Auxin levels in hypocotyl tissue elevate in response to growth-promoting conditions or exogenous auxin, which activates transcriptional auxin signaling. Early auxin-responsive genes include those encoding GA oxidases, cell wall modifying enzymes, and other factors that may contribute directly to cell elongation or regulate expression of additional growth-promoting genes. These pathways may be reinforced by activity of PIF4 and PIF5, which are liberated from DELLA repression due to auxin-mediated modulation of GA levels. In growth-promoting conditions, auxin-responsive genes may be PIF-dependent due to PIF regulation of auxin biosynthesis [39], [42], [77], [87].

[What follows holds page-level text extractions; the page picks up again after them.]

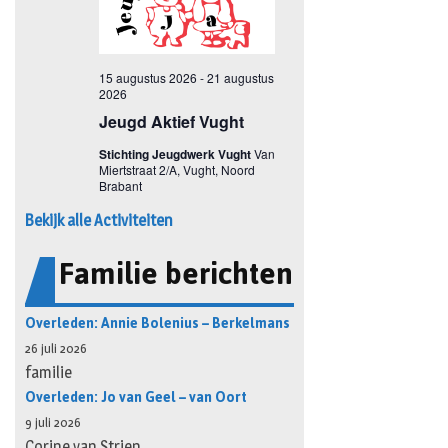
Bekijk alle Activiteiten
Familie berichten
Overleden: Annie Bolenius – Berkelmans
26 juli 2026
familie
Overleden: Jo van Geel – van Oort
9 juli 2026
Corine van Strien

Under normal growth conditions, the circadian clock maintains diurnal hypocotyl growth by gating auxin response primarily through PIF4 and PIF5 [39], [41], [42]. However, various stress conditions cause plants to stimulate rapid changes in growth during the day in order to survive. For example, rapid flooding causes changes in hormone levels within 1 h of submergence. Studies in Rumex palustris have revealed the importance of ethylene, IAA and GA in stimulating stem elongation following submergence due to rapid flooding [95]. Our hypocotyl transcriptome analysis was performed under conditions that mimic a rapid increase in auxin levels during the day leading to a hypocotyl elongation response. We have identified many cell elongation genes that are known to be growth-associated but have not been previously described as auxin-responsive (Fig. 7). A subset of these genes is described as being PIF4/5-dependent and we would expect this regulation to be active during normal hypocotyl growth conditions during the night when the PIFs are present [39], [42]. However, our results suggest that auxin activates these genes in the absence of PIF4/5 suggesting that auxin promotes hypocotyl growth by an independent pathway during the day. It will be interesting to determine how the activities and expression patterns of these genes are important for the extent and timing of hypocotyl growth. Among our auxin-responsive gene list are genes involved in cell wall biogenesis and secretory pathways known to be important for cell elongation. Using the hypocotyl tissue-specific approach and the NimbleChip, we have also uncovered additional hypocotyl growth genes that may also be important for other cell expansion dependent processes such as petiole growth. With this study we present a transcriptional framework for rapid stimulation of hypocotyl elongation during the day, independent of PIF4 and PIF5, and we provide a genomic basis for the model that auxin, GA, and the PIFs have overlapping roles in regulating growth.
Materials and Methods
Plant Material
Arabidopsis thaliana mutants and transgenic lines used in this study were all in the Columbia (Col-0) ecotype. Mutants msg2-1 [48], , slr-1 [49], and pif4-101/pif5-1 [36] were described previously. tir1-1, afb1-3, afb2-3, afb3-4, afb4-2, afb5-5 and higher-order combinations among these mutants were described previously [27], [97]. RGA::GFP-RGA (CS16360) was obtained from the Arabidopsis Biological Resource Center at The Ohio State University, and the ga20ox1ox2 mutant [98] was a generous gift from Peter Hedden. For hormone treatment assays and RNA isolations, seeds were plated on ½× Murashige-Skoog medium containing 1% sucrose and 1% agar, and stratified 2–4 days in the dark at 4°C.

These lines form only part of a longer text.